> What to do
Filter this data down to the lines that hold "disponibila", and copy them.

> Exercise data
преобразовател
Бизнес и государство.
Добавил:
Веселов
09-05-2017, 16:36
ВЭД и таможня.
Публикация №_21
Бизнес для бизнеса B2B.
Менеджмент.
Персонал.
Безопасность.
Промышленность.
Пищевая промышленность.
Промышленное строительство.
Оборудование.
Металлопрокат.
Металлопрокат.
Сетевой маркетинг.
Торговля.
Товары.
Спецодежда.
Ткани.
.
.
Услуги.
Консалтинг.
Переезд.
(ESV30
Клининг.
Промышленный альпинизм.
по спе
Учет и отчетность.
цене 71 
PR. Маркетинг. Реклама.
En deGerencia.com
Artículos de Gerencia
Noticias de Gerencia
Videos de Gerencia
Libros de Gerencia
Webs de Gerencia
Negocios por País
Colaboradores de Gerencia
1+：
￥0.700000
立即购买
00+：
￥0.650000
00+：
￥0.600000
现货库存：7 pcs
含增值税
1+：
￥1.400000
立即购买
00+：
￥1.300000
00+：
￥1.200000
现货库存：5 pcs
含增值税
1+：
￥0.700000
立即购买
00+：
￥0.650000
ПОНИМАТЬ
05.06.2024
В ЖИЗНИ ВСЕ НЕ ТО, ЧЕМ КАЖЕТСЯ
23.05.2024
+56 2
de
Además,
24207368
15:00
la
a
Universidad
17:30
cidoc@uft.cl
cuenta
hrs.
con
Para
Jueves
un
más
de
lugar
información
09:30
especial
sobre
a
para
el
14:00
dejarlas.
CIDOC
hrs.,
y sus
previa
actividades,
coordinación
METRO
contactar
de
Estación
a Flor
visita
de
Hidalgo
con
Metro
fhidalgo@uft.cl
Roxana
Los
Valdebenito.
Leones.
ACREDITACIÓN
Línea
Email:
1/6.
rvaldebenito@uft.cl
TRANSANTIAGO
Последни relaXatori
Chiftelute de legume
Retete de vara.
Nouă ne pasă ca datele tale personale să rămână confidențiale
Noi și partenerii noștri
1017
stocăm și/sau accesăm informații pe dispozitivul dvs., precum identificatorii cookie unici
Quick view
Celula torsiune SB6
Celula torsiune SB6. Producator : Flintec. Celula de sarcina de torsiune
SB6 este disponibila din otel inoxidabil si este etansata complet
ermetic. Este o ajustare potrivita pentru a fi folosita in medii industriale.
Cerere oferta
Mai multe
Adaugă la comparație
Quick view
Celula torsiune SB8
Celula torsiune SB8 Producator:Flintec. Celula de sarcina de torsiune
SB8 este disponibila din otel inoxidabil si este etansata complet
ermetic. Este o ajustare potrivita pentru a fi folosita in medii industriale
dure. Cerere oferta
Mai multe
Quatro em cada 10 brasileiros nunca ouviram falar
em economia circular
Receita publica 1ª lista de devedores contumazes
--
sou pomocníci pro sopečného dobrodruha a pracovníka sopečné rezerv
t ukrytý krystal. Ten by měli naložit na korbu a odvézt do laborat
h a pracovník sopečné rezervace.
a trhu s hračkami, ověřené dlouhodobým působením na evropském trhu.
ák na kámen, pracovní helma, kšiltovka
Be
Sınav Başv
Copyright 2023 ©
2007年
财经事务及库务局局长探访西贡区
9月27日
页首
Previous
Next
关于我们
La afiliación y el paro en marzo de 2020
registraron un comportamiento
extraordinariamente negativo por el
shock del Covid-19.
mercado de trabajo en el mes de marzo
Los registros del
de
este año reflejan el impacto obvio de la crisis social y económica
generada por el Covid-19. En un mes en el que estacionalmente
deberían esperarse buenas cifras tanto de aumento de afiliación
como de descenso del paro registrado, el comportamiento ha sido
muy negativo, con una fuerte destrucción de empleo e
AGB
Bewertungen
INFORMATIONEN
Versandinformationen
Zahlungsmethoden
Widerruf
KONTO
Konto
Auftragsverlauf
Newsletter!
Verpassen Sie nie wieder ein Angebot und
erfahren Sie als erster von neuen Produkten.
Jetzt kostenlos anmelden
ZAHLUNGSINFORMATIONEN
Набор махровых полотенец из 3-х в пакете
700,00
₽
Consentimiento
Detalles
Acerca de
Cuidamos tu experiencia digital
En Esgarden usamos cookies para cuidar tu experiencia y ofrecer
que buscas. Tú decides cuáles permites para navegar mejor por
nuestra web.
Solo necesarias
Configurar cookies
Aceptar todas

> Solution
SB6 este disponibila din otel inoxidabil si este etansata complet
SB8 este disponibila din otel inoxidabil si este etansata complet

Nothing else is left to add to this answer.